▽

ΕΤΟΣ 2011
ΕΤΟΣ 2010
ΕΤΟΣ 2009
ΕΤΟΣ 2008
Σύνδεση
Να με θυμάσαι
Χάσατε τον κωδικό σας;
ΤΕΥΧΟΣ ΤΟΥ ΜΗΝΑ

△
▽

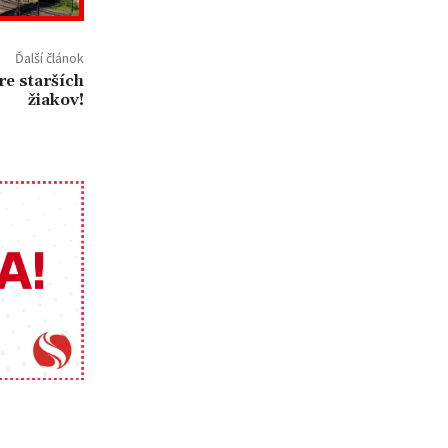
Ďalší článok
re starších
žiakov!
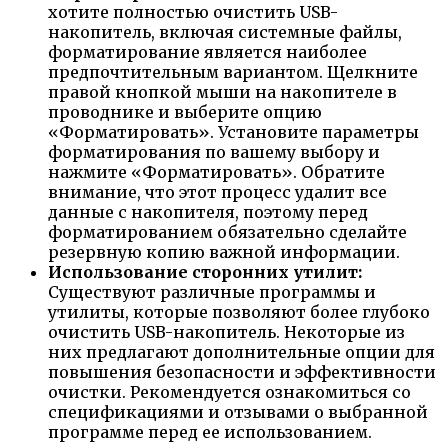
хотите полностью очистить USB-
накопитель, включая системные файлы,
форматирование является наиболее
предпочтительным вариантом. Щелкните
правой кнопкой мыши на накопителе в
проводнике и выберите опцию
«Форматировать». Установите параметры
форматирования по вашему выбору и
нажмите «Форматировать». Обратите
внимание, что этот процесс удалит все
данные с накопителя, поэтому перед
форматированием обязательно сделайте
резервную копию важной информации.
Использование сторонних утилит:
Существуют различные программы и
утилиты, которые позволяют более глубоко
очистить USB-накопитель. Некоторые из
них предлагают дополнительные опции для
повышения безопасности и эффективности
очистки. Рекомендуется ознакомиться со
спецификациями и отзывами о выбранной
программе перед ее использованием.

△

| Work to complete |
Please give the number of lines above that contain "Форматировать", without any other words.

| Solution |
2